Recorded information:

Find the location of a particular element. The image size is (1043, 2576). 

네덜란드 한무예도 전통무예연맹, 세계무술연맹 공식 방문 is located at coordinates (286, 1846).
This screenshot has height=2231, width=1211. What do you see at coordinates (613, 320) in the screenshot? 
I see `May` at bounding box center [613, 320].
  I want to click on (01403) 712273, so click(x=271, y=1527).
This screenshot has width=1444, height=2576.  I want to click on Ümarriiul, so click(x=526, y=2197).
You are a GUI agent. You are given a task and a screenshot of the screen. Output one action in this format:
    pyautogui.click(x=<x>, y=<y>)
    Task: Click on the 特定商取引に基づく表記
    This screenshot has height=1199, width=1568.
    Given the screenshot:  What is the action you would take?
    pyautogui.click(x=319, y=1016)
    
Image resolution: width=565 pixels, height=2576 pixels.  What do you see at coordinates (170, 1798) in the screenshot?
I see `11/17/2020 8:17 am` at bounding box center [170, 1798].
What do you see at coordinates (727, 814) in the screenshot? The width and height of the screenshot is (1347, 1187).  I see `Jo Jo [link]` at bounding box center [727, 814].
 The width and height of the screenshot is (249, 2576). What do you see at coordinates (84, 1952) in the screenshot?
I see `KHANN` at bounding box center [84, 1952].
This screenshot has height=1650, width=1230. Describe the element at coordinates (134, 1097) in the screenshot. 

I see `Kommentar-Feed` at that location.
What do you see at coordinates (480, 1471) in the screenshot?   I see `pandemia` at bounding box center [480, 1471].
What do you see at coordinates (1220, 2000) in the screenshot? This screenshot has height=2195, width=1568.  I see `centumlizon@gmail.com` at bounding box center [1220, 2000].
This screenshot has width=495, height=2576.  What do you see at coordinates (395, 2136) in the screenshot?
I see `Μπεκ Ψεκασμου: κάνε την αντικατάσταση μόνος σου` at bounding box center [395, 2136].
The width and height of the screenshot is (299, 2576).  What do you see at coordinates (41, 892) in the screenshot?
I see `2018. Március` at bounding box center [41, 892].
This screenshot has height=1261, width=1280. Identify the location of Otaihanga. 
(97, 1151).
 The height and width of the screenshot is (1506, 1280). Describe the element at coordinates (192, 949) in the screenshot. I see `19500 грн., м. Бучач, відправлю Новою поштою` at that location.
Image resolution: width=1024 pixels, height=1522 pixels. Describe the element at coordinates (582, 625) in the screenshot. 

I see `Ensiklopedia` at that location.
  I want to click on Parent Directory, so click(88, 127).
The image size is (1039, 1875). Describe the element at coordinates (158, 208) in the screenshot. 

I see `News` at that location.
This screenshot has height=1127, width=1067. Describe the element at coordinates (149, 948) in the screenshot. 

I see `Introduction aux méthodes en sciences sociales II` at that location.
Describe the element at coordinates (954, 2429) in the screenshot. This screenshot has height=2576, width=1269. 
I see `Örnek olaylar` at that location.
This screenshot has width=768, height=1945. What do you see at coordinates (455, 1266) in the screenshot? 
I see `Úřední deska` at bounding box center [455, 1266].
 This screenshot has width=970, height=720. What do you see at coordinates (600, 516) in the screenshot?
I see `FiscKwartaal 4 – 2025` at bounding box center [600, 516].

Task description: Repeat every line of the data verbatim.

Reply to the task:
Find the location of a particular element. The image size is (1043, 2576). 

네덜란드 한무예도 전통무예연맹, 세계무술연맹 공식 방문 is located at coordinates (286, 1846).
This screenshot has height=2231, width=1211. What do you see at coordinates (613, 320) in the screenshot? 
I see `May` at bounding box center [613, 320].
  I want to click on (01403) 712273, so click(x=271, y=1527).
This screenshot has width=1444, height=2576.  I want to click on Ümarriiul, so click(x=526, y=2197).
You are a GUI agent. You are given a task and a screenshot of the screen. Output one action in this format:
    pyautogui.click(x=<x>, y=<y>)
    Task: Click on the 特定商取引に基づく表記
    This screenshot has height=1199, width=1568.
    Given the screenshot:  What is the action you would take?
    pyautogui.click(x=319, y=1016)
    
Image resolution: width=565 pixels, height=2576 pixels.  What do you see at coordinates (170, 1798) in the screenshot?
I see `11/17/2020 8:17 am` at bounding box center [170, 1798].
What do you see at coordinates (727, 814) in the screenshot? The width and height of the screenshot is (1347, 1187).  I see `Jo Jo [link]` at bounding box center [727, 814].
 The width and height of the screenshot is (249, 2576). What do you see at coordinates (84, 1952) in the screenshot?
I see `KHANN` at bounding box center [84, 1952].
This screenshot has height=1650, width=1230. Describe the element at coordinates (134, 1097) in the screenshot. 

I see `Kommentar-Feed` at that location.
What do you see at coordinates (480, 1471) in the screenshot?   I see `pandemia` at bounding box center [480, 1471].
What do you see at coordinates (1220, 2000) in the screenshot? This screenshot has height=2195, width=1568.  I see `centumlizon@gmail.com` at bounding box center [1220, 2000].
This screenshot has width=495, height=2576.  What do you see at coordinates (395, 2136) in the screenshot?
I see `Μπεκ Ψεκασμου: κάνε την αντικατάσταση μόνος σου` at bounding box center [395, 2136].
The width and height of the screenshot is (299, 2576).  What do you see at coordinates (41, 892) in the screenshot?
I see `2018. Március` at bounding box center [41, 892].
This screenshot has height=1261, width=1280. Identify the location of Otaihanga. 
(97, 1151).
 The height and width of the screenshot is (1506, 1280). Describe the element at coordinates (192, 949) in the screenshot. I see `19500 грн., м. Бучач, відправлю Новою поштою` at that location.
Image resolution: width=1024 pixels, height=1522 pixels. Describe the element at coordinates (582, 625) in the screenshot. 

I see `Ensiklopedia` at that location.
  I want to click on Parent Directory, so click(88, 127).
The image size is (1039, 1875). Describe the element at coordinates (158, 208) in the screenshot. 

I see `News` at that location.
This screenshot has height=1127, width=1067. Describe the element at coordinates (149, 948) in the screenshot. 

I see `Introduction aux méthodes en sciences sociales II` at that location.
Describe the element at coordinates (954, 2429) in the screenshot. This screenshot has height=2576, width=1269. 
I see `Örnek olaylar` at that location.
This screenshot has width=768, height=1945. What do you see at coordinates (455, 1266) in the screenshot? 
I see `Úřední deska` at bounding box center [455, 1266].
 This screenshot has width=970, height=720. What do you see at coordinates (600, 516) in the screenshot?
I see `FiscKwartaal 4 – 2025` at bounding box center [600, 516].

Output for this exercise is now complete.